↓
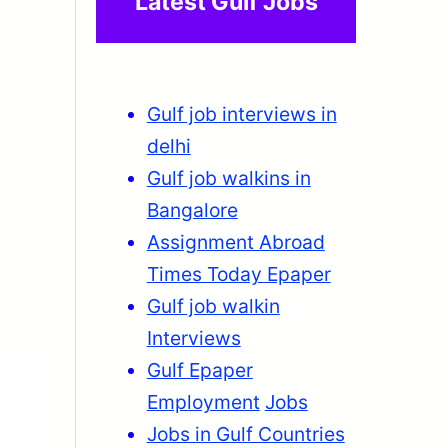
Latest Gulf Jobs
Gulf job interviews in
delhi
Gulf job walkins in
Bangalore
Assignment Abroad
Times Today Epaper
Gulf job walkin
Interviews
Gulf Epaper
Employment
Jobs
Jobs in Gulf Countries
↑
↓
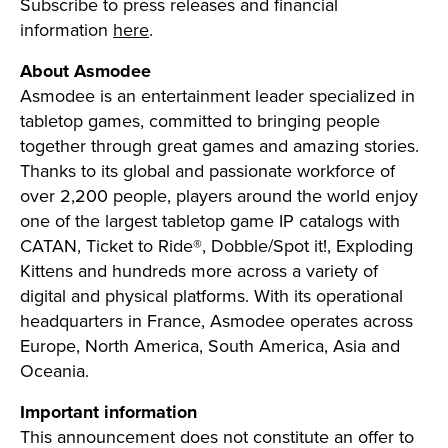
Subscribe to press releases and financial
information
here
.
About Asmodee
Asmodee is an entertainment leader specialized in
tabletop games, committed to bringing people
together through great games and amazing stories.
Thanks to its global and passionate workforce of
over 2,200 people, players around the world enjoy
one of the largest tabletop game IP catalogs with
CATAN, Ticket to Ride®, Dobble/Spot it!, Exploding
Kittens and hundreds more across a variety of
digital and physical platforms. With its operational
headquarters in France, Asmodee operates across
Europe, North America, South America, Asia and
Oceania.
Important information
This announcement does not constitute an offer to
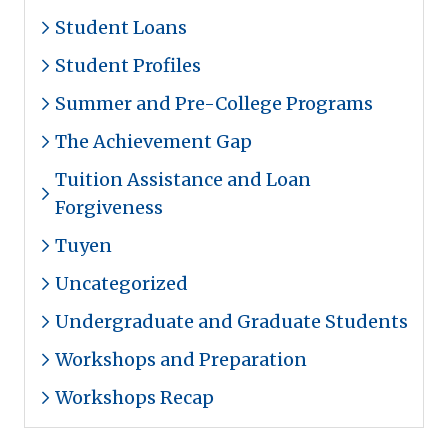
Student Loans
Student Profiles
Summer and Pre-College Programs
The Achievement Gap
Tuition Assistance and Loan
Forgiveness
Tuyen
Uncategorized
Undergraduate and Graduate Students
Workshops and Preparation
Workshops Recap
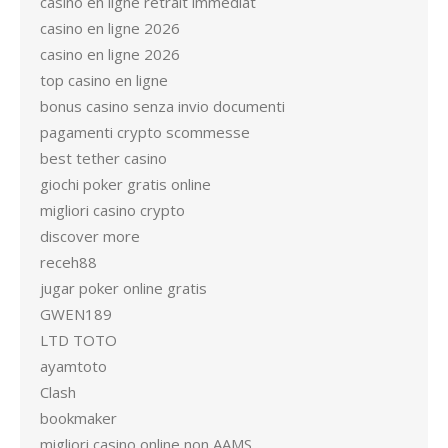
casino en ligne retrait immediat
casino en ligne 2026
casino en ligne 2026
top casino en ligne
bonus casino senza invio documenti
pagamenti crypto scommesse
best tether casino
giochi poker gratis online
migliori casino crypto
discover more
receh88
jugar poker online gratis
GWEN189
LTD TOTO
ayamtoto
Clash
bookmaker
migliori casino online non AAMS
↑
↓
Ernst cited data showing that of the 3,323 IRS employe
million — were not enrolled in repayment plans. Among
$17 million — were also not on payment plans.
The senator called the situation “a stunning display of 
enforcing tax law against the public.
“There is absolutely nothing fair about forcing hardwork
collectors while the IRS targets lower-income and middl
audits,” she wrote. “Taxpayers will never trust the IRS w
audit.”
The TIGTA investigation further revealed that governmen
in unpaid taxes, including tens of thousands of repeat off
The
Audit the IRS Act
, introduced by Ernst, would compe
↑
Exercise instructions ->
From the records above, quote only the lines running from the line with "Times Today Epaper" to the line with "Jobs in Gulf Countries", both lines included.

Answer section ->
Times Today Epaper
Gulf job walkin
Interviews
Gulf Epaper
Employment
Jobs
Jobs in Gulf Countries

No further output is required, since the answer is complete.